» **Assignment**: Search the material below for the string "yang" and list each line that holds it.

» **Provided records**:
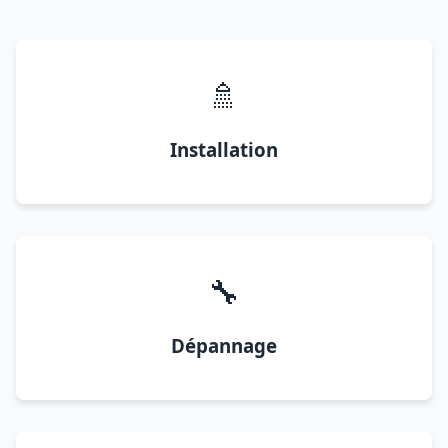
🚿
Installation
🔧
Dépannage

==

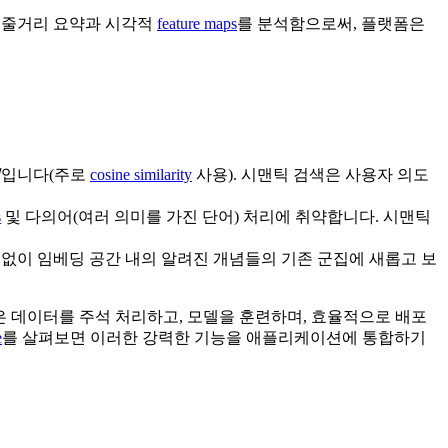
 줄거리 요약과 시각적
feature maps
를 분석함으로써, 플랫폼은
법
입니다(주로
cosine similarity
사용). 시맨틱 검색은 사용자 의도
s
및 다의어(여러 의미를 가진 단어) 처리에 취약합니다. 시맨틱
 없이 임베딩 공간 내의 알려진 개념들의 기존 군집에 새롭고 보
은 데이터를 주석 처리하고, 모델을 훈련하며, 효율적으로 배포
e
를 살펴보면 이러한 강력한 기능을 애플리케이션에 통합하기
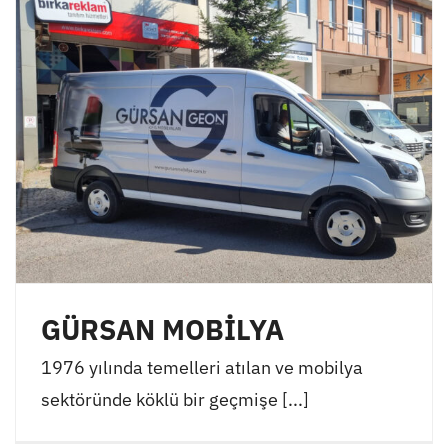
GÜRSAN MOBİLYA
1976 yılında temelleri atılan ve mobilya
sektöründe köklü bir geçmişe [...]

==

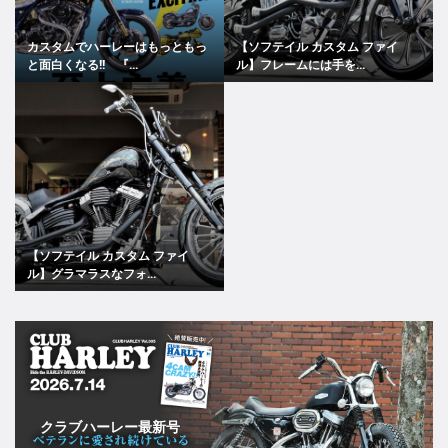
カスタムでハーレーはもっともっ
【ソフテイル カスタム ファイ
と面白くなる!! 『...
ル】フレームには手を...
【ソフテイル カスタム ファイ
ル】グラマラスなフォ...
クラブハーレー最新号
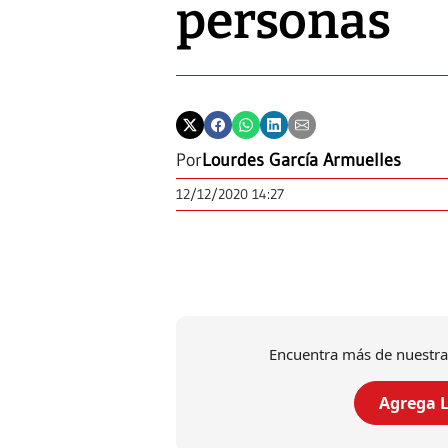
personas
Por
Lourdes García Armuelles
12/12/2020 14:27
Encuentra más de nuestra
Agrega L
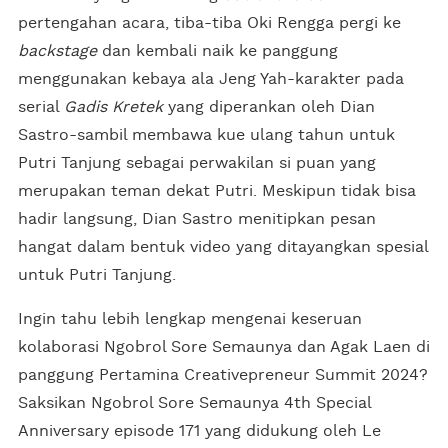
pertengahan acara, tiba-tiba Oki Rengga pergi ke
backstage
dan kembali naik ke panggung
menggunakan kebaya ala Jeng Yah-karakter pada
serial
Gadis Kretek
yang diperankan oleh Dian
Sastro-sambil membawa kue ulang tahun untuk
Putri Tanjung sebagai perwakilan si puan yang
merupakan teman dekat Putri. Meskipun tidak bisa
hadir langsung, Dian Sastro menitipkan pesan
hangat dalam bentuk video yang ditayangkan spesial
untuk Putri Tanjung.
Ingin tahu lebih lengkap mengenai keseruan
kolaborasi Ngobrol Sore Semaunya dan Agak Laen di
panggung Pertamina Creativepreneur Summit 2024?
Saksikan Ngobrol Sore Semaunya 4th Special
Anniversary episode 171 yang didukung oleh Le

» **Answer space**:
yang diperankan oleh Dian
Putri Tanjung sebagai perwakilan si puan yang
hangat dalam bentuk video yang ditayangkan spesial
Anniversary episode 171 yang didukung oleh Le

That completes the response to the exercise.